Back then, the goal was to make ultimate fighting palatable to cable executives who had grown uncomfortable with the sport’s violence and the political rhetoric it sparked.
McCarthy and Blatnick’s original judging criteria included “damage,” the idea that the guy who does the most of it should win a round. The owners of the UFC at the time were not having it. The thought was there was no way a cable company would sign on to carry a sport that expressly rewarded inflicting damage on another human being. In fact, the thought was that really is not a sport; it is more tantamount to a street fight. The adage from those who oppose the sport has long been something like this: Yeah, football is dangerous, but the idea is to score points and win, not to hurt another man.
MMA would never have been socially accepted if the UFC insisted on stipulating that hurting another man is the primary way to win. They couched that in more boxing terminology, adopting ideas like ring generalship (“cage control”) and the 10-point must scoring system. It worked. Officials felt comfortable with boxing; they had regulated it for decades. The Unified Rules are not what they are because it is the perfect rule set for the mixed martial arts. They are what they are because that is the framework that was needed for the sport to survive.
More than a decade has passed since New Jersey and Nevada sanctioned the sport, you say. I doubt “damage” would fly today, either. The UFC is now linked with a television powerhouse in Fox and getting closer every day to attracting the same profile of sponsors all the other major sports do. The promotion actually started painting over blood on the mat with the first Fox show. The people holding up the effort to overturn New York’s MMA ban have put pressure on sponsors and Fox to drop the UFC because of how violent it is. People who do not like this sport are watching. These are high stakes for the industry. This is not just typing “damage” into the Unified Rules, getting a vote and letting them fight hoping no one notices.
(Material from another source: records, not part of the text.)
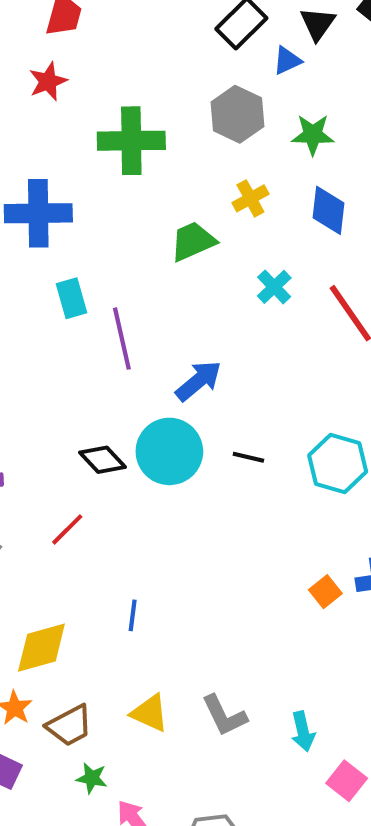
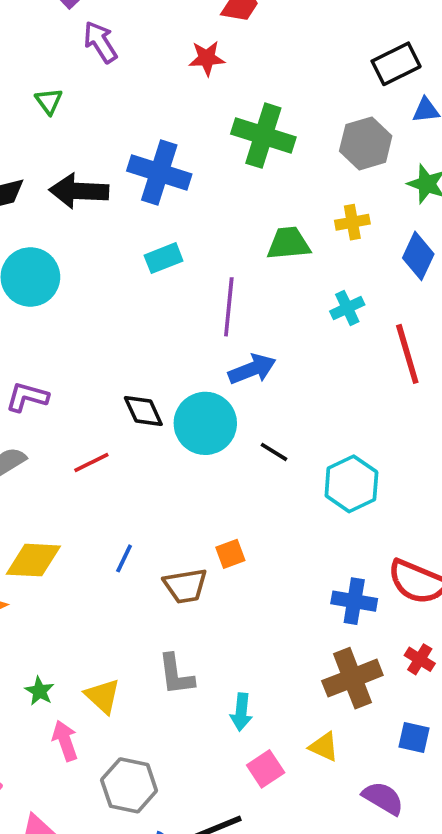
cyan rectangle: (72, 298) -> (164, 258), turned 66
purple line: (122, 339) -> (229, 307), moved
orange square: (325, 592) -> (230, 554), moved
yellow triangle: (150, 713) -> (103, 696), moved
brown trapezoid: (70, 725) -> (185, 586), moved

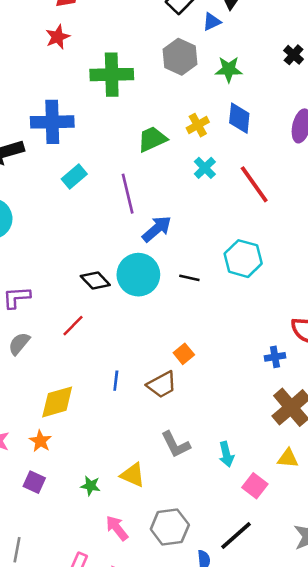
yellow cross: (352, 222) -> (198, 125), moved
cyan hexagon: (351, 484) -> (243, 259), moved
blue cross: (354, 601) -> (275, 357), size x0.7
pink arrow: (65, 741) -> (117, 528), moved

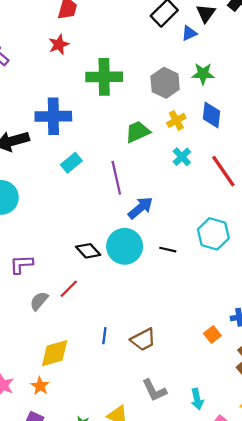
gray hexagon: (180, 57) -> (165, 83), moved
gray semicircle: (19, 344) -> (39, 301), moved
orange square: (184, 354) -> (212, 334), moved

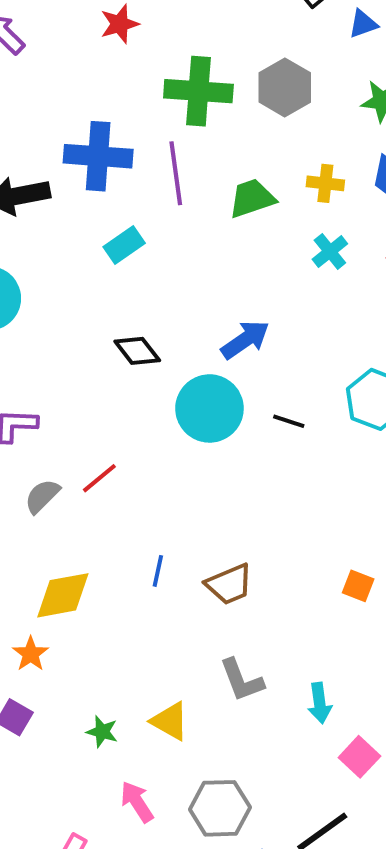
gray hexagon: (165, 83) -> (285, 87), moved
yellow cross: (176, 120) -> (325, 183), turned 30
purple line: (116, 178) -> (176, 173), moved
black diamond: (88, 251) -> (137, 351), moved
orange square: (212, 334) -> (358, 586), turned -35

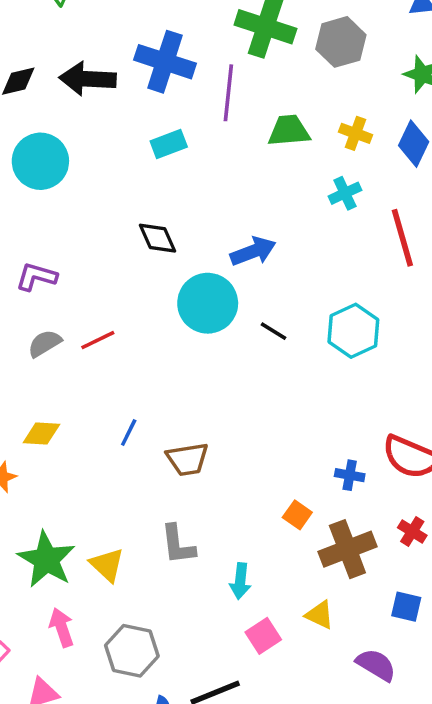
orange square: (358, 586) -> (297, 515), moved
yellow diamond: (63, 595) -> (41, 433), size x0.7
green star: (102, 732) -> (46, 560), size x2.0

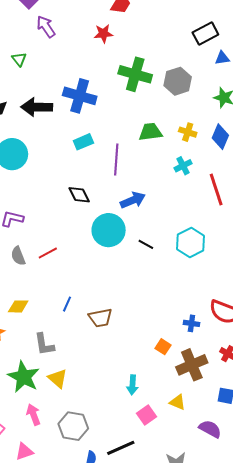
purple line: (228, 93) -> (116, 159), moved
gray semicircle: (45, 343) -> (18, 256), turned -78
gray L-shape: (178, 545) -> (44, 344), moved

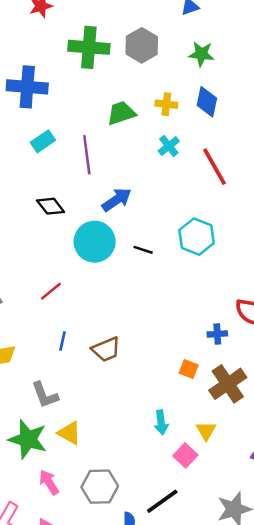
red line: (48, 253) -> (51, 291), moved
yellow triangle: (178, 402) -> (206, 431), moved, turned 48

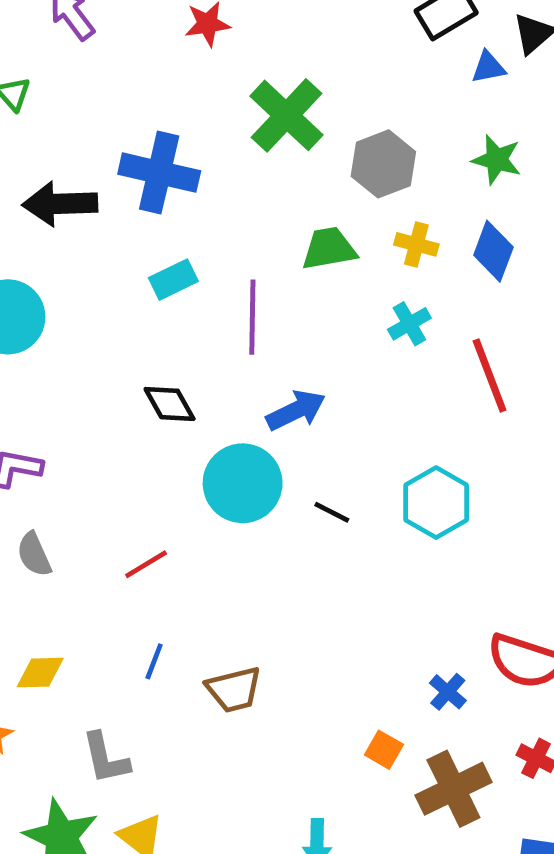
gray hexagon: (142, 45) -> (383, 164), moved
green cross: (89, 47) -> (287, 115), turned 30
blue cross: (217, 334) -> (448, 692), turned 36

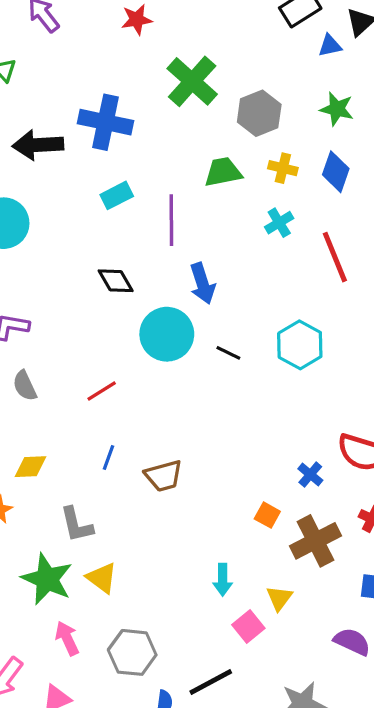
blue arrow: (296, 410) -> (202, 283), turned 99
In each state that sanctions MMA, the Unified Rules are either contained in state law or the code of regulations of a state agency like an athletic commission. The legal requirements that come with amending laws and regulations are arduous: public hearings, advertising, consensus-building, multiple drafts. You are talking six months to a year, even longer if any proposed change sparks controversy.
Further, it is not accurate to say the Unified Rules have not been changed. In 2009, the Association of Boxing Commissions adopted a rephrased and more specific set of rules intended to provide a framework for all North American commissions. Every state can put its own spin on this framework, and most do. That is another thing. You do not just “change the rules.” You have to change 40-plus sets of rules, in each state and every Canadian province that oversees MMA, all with their own political considerations.
In addition to clarifying things like “back of the head” and explicitly banning knees to the head on the ground, the 2009 Unified Rules sought to better define “effective offense.” In the case of striking, for instance, it became more explicitly clear that it is not just about the number of strikes that land but the quality of the strikes that land. That is a change.
It is also crucial to note that some states still do not even allow mixed martial arts.
The sport is still illegal in New York. Connecticut and Vermont still are not on board. The UFC, which has put immense resources into getting the sport sanctioned across the country, wants uniformity in every state to the greatest degree possible. It is easy and relatively safe for a politician to sign on to what every other state is doing -- a lot harder, though, for him to agree to be the guinea pig for adding “damage” to the mixed martial arts judging criteria, all because of the latest uproar over the latest close fight.